Majma' al-Bayan
- Author: Al-Fadl b. al-Hasan al-Tabrisi
- Original title: مجمع البيان في تفسير القرآن
- Language: Arabic
- Subject: Quranic exegesis
- Genre: Religious
- Media type: Print
- Preceded by: Al-Tibbyan Fi Tafsir al-Quran

= Majma' al-Bayan =

Majma‘ al-Bayan fi-Tafsir al-Qur'an (مجمع البيان في تفسير القرآن) is a tafsir by the 12th century Imami scholar and author Shaykh Tabarsi.

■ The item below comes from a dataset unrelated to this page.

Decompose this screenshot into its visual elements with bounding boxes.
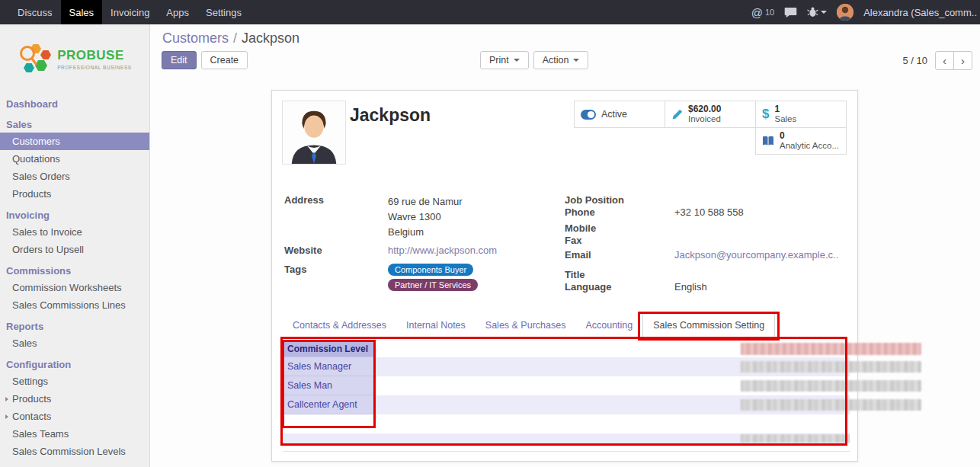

This commentary is a comprehensive classical tafsir. Tabarsi was a man of great erudition. He was a master of Arabic and a noted theologian and jurist.
The work is considered one of the most authoritative Imami Qur'an commentaries. Al-Tabrisi's method is to take up one group of verses at a time and discuss qira’at, language and grammar before providing a detailed commentary on the text, based on both Sunni and Shi‘i sources and incorporating his own views. His commentary for each passages are divided into five sections: introductory discourse, reading guide, language discourse, revelation and circumstances surrounding it, and meaning

Majma' al-bayan is written after Al-Tibbyan Fi Tafsir al-Quran and is clearly dependent on it.

Grand Ayatollah Mohammad Taqi al-Modarresi's Tafsir Hedayat, an eighteen volume exegesis on the Quran published in Arabic in Iran in the 1980s, is in part a discussion of Majma‘ al-bayan.